The Simpsons mocks (m)Apple - raghus
http://www.engadget.com/2008/12/01/the-simpsons-mocks-m-apple/
======
unalone
Yech.

The jokes didn't refer at all to the things that make people use Apple. It
took the fact that Apple was popular and actually makes good-looking products,
and used that as the basis of insults. That's the laziest sort of humor:
joking without actually providing criticism.
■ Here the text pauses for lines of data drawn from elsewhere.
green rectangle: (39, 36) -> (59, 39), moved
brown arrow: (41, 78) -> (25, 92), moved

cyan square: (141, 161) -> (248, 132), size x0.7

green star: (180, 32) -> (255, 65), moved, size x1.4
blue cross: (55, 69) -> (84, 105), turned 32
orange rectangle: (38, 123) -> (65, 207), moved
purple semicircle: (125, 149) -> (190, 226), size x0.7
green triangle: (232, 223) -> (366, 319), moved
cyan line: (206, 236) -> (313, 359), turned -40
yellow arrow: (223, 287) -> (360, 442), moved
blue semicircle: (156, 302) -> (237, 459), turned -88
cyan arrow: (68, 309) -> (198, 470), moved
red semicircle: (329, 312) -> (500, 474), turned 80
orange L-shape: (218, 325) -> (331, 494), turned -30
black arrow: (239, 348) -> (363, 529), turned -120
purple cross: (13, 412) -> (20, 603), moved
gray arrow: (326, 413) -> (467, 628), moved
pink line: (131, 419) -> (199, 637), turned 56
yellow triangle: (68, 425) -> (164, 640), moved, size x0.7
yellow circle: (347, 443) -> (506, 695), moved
It starts with the fake names. Mapple and Steve Mobs. myPod and myPhone. These
aren't funny. The Simpsons could absolutely just use Apple's name and get away
with it, if it's obviously parody. That joke adds nothing, and therefore by
the rules of comedy ought to be removed. Anything bad brings down the good
things.

Lisa runs into the store and points out Apple products and a parody of the
Genius bar, which has never been funny. Apple Geniuses don't let the title go
to their head, really. I've dealt with them a lot. They're smart and fun and
they know what they're talking about, and they're perfectly willing to admit
that Genius is just a bit of silly marketing. So that's another bad joke. Then
we see the requisite "Comic Book Guy is sloppy" joke: predictable and not
funny. That's the first 20 seconds.

Now we see Homer begging to get a computer. How is that funny? The Brainiac
tells him that it's powered by dreams and imagination. I guess that's supposed
to be a joke about how Apple is all talk and no play? Because that's not
something that Apple's ever done, and they keep getting made fun of for it,
and it's a lazy joke. Sample page: <http://www.apple.com/macbookpro/>. Apple
markets its products only by mentioning features. On the splash page alone it
mentions four things. If you talk to a genius, they are entirely pragmatic:
they tell you exactly why Apple computers are better than other ones. This is
another lazy, unfunny joke that only works if you already dislike Apple, which
is the easiest audience on the planet.

The joke about a glowing computer being turned off - what the hell does that
mean? The Wii glows when it's turned off. My Mac doesn't do anything when it's
off. In fact, Apple computers tend to have fewer blinking lights than other
computers. So there's another lame joke, and we're 40 seconds done with this
shitty set of jokes.

The iPhonies is clever, but it's false. People don't get headphones to pretend
like they use Apple products. Nobody does that. Furthermore, a cheap iPod
shuffle costs less than a hundred dollars. Apple isn't pretentious and rich.
It's high-end, and very rarely makes low-end products, but it's usually got
surprisingly reasonable prices. So there's a bad joke based on a false premise
that nobody actually believes.

Now we have a lengthy Krusty sequence that's unfunny. Seriously, now The
Simpsons is like Family Guy. It makes stupid, irrelevant cameos just to carry
the joke along. The difference is that Simpsons cameos are all Simpsons
characters, and none of them are funny.

Krusty's comment about small movies: I saw the first season of Lost on my iPod
on an airplane, and the screen worked for me. Plus, when you put a movie in
your iPod it means you also have it on iTunes, on your computer, so it's a
win-win. Apple's been steadily increasing screen size: look at the iPhone and
iPod touch. Oh. We also get a tasteless Jewish joke here.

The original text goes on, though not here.